Cette course n’a abouti à rien, mais une minute plus tard, Walker a mordu devant Kylian Mbappé et a produit l’interception à partir de laquelle City a généré sa meilleure chance du match à ce stade. Et à partir de ce moment, le schéma du reste du jeu – peut-être même le reste de la cravate – semblait avoir été défini. Libérés et libérés par Pep Guardiola, les arrières latéraux de City ont repris l’initiative, déchirant les finalistes battus de la saison dernière et les mettant au bord d’une première finale de Ligue des champions.

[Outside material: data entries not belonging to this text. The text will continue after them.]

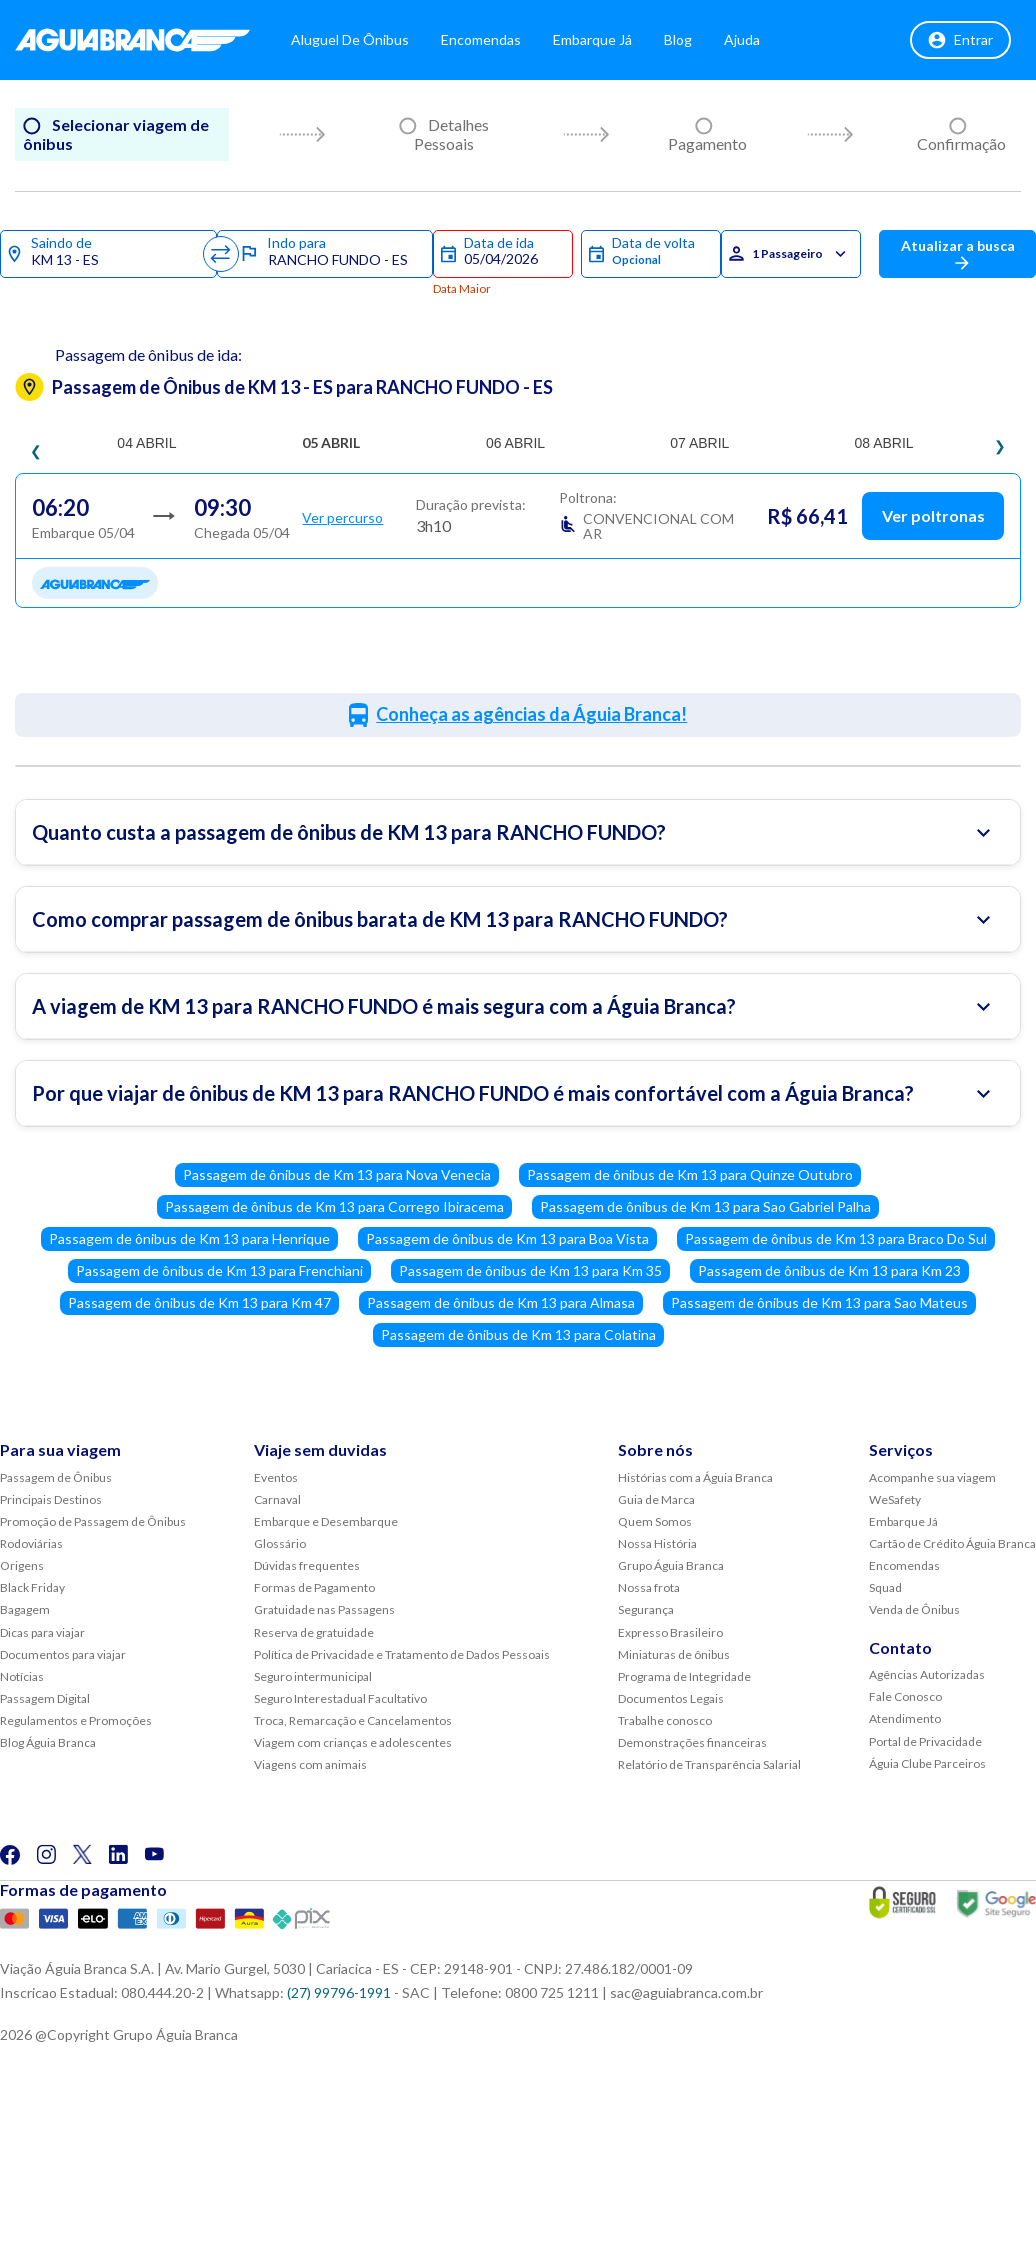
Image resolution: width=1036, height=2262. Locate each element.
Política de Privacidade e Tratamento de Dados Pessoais (402, 1654)
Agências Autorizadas (927, 1674)
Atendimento (905, 1718)
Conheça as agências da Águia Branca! (531, 714)
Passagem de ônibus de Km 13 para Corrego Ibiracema (334, 1206)
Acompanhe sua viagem (932, 1477)
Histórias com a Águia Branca (695, 1477)
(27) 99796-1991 (339, 1992)
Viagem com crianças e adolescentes (353, 1742)
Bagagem (25, 1609)
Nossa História (657, 1543)
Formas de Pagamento (314, 1587)
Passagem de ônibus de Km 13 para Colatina (518, 1334)
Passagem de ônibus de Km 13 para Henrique (189, 1238)
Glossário (280, 1543)
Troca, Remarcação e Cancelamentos (353, 1720)
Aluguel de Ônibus (350, 39)
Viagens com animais (310, 1764)
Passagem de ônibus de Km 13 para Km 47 (199, 1302)
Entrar (960, 40)
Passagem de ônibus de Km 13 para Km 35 (530, 1270)
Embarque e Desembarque (326, 1521)
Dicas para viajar (42, 1632)
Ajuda (742, 39)
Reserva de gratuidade (314, 1632)
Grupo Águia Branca (671, 1565)
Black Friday (32, 1587)
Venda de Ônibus (914, 1609)
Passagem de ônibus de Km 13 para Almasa (501, 1302)
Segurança (646, 1609)
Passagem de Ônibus (56, 1477)
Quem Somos (655, 1521)
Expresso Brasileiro (670, 1632)
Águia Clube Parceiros (927, 1763)
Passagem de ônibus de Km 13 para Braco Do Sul (836, 1238)
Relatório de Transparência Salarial (709, 1764)
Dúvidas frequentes (307, 1565)
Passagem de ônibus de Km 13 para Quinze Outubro (690, 1174)
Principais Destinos (51, 1499)
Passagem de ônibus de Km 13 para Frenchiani (219, 1270)
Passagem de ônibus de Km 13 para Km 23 (829, 1270)
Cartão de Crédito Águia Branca (952, 1543)
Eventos (276, 1477)
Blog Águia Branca (48, 1742)
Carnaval (277, 1499)
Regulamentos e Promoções (76, 1720)
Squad (885, 1587)
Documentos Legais (671, 1698)
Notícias (22, 1676)
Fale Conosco (905, 1696)
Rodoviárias (31, 1543)
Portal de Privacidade (925, 1741)
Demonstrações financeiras (692, 1742)
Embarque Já (592, 39)
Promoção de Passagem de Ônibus (93, 1521)
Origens (22, 1565)
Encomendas (481, 39)
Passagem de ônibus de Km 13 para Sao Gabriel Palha (705, 1206)
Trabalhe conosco (665, 1720)
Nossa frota (649, 1587)
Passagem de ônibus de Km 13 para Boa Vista (507, 1238)
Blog (678, 39)
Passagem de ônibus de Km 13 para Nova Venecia (337, 1174)
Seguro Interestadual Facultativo (340, 1698)
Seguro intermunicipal (313, 1676)
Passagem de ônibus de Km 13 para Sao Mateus (819, 1302)
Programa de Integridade (684, 1676)
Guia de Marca (656, 1499)
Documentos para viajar (63, 1654)
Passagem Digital (45, 1698)
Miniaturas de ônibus (674, 1654)
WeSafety (895, 1499)
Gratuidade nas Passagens (324, 1609)
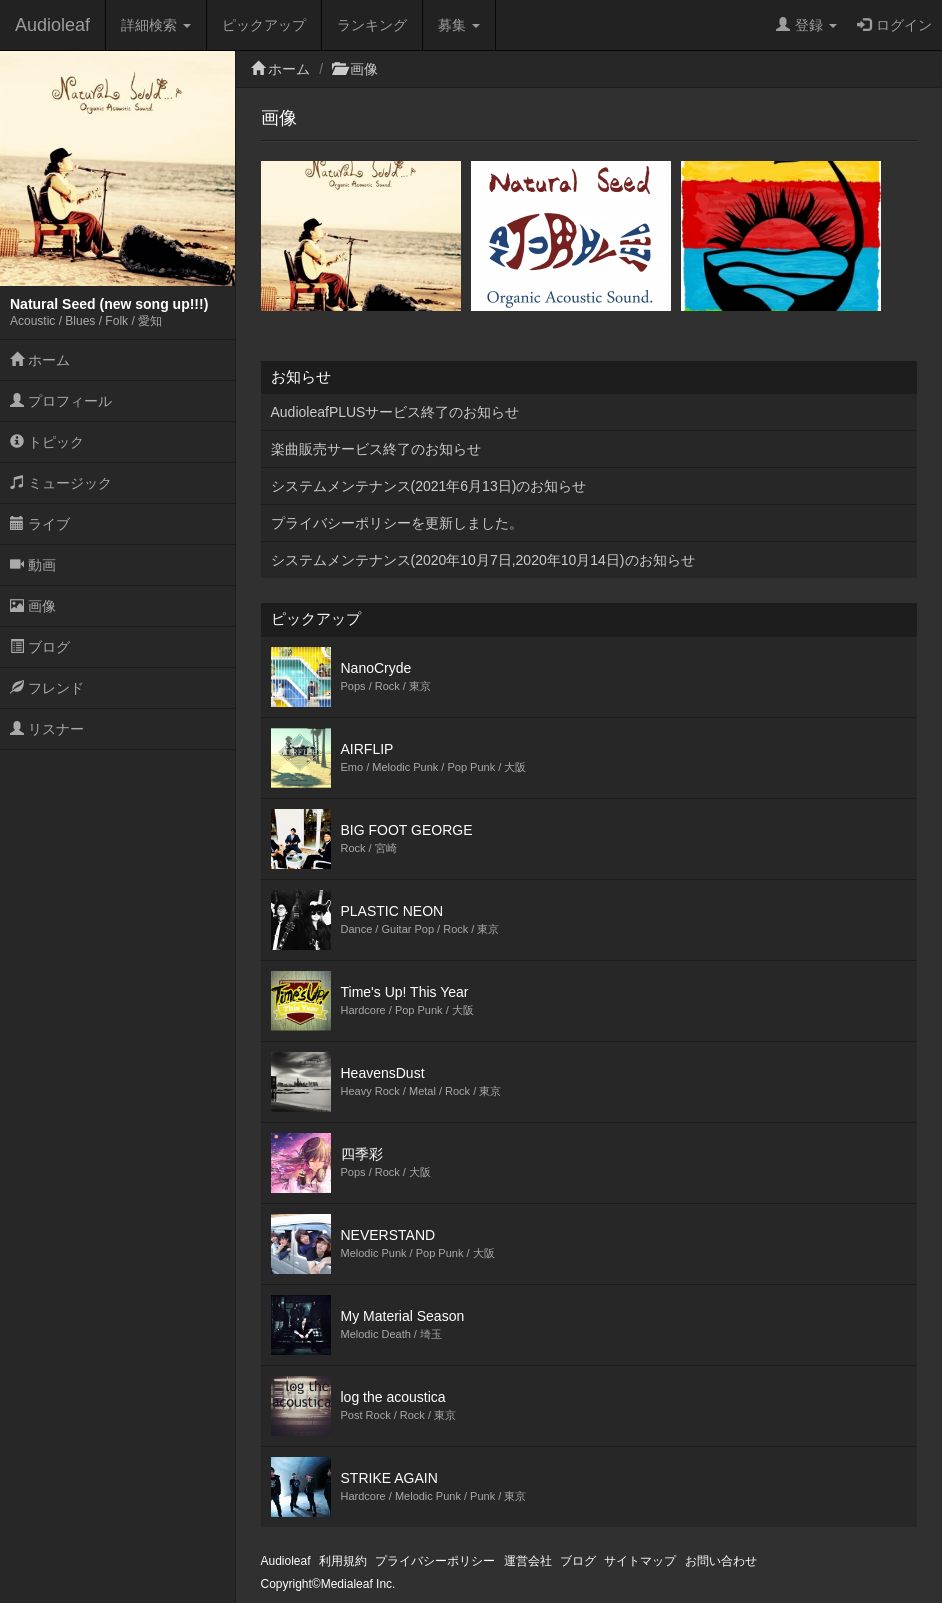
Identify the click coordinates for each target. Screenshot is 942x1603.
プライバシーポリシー (435, 1561)
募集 (459, 25)
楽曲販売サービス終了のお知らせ (376, 449)
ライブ (40, 524)
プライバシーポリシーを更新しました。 (397, 523)
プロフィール (61, 401)
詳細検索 (156, 25)
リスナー (47, 729)
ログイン (894, 25)
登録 (806, 25)
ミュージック (61, 483)
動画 (33, 565)
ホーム (40, 360)
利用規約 (343, 1561)
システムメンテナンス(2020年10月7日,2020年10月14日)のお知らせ (483, 560)
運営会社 (528, 1561)
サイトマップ (640, 1561)
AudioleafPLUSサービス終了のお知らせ (395, 412)
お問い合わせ (721, 1561)
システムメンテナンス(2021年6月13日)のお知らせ (429, 486)
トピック (47, 442)
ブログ (40, 647)
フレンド (47, 688)
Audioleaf (52, 25)
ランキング (372, 25)
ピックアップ (264, 25)
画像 (33, 606)
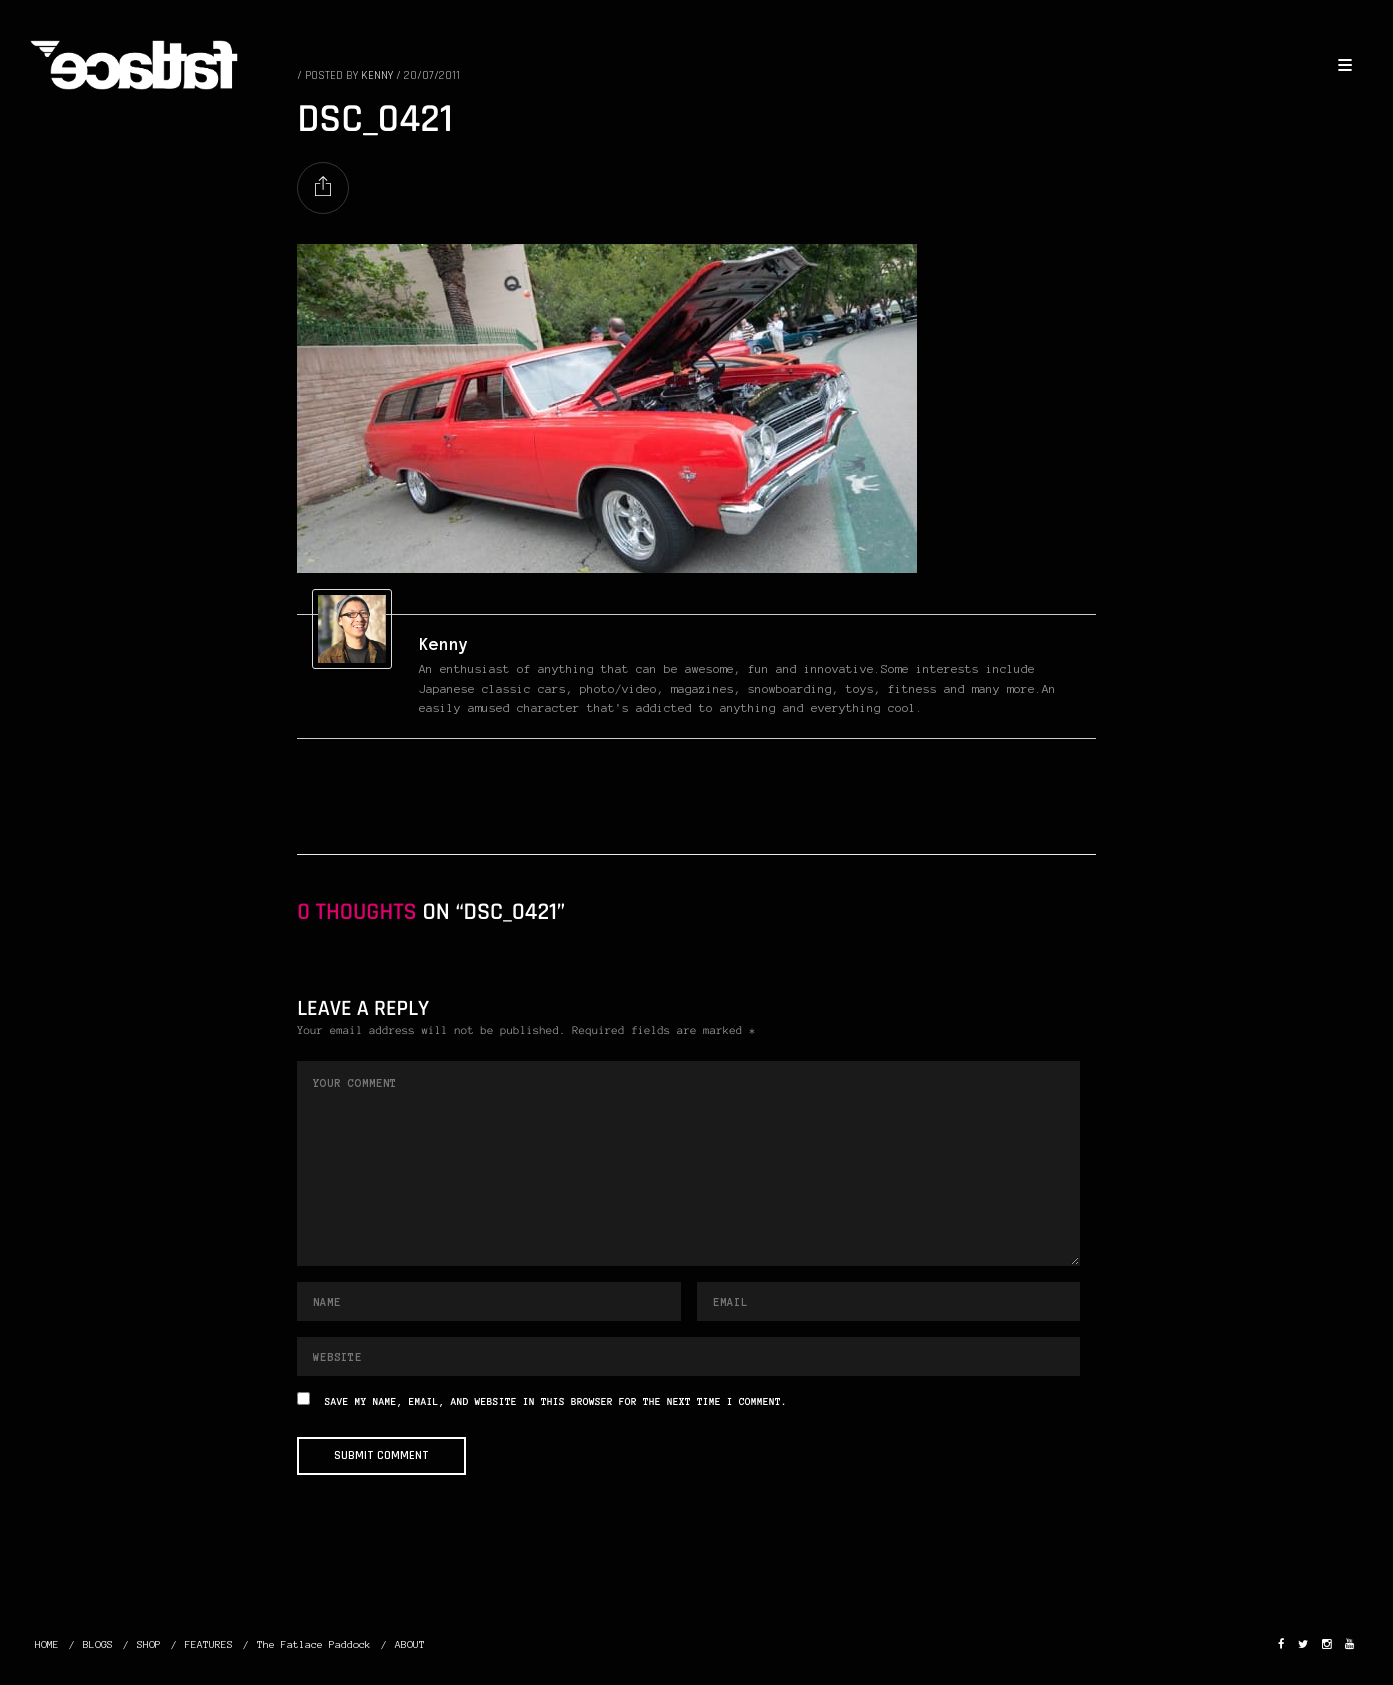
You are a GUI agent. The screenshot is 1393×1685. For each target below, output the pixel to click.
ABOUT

C’est une belle histoire, mais ce n’est vraiment que la moitié de l’histoire. Plus pertinemment, il s’intègre parfaitement dans une vision curieusement persistante de Walker en tant que marchand de vitesse déchaîné, une créature au rythme pur et aux vibrations pures, un athlète d’abord et un technicien ensuite. Kevin De Bruyne est un génie. Phil Foden est un sorcier. Rúben Dias est un rocher. João Cancelo est un phénomène. Walker, le défenseur qui a fait le plus d’apparitions pour City à l’époque Guardiola? Eh bien, il est rapide. Il est rapide. Et il a du rythme. Il sprinte en avant en attaque, puis revient en défense.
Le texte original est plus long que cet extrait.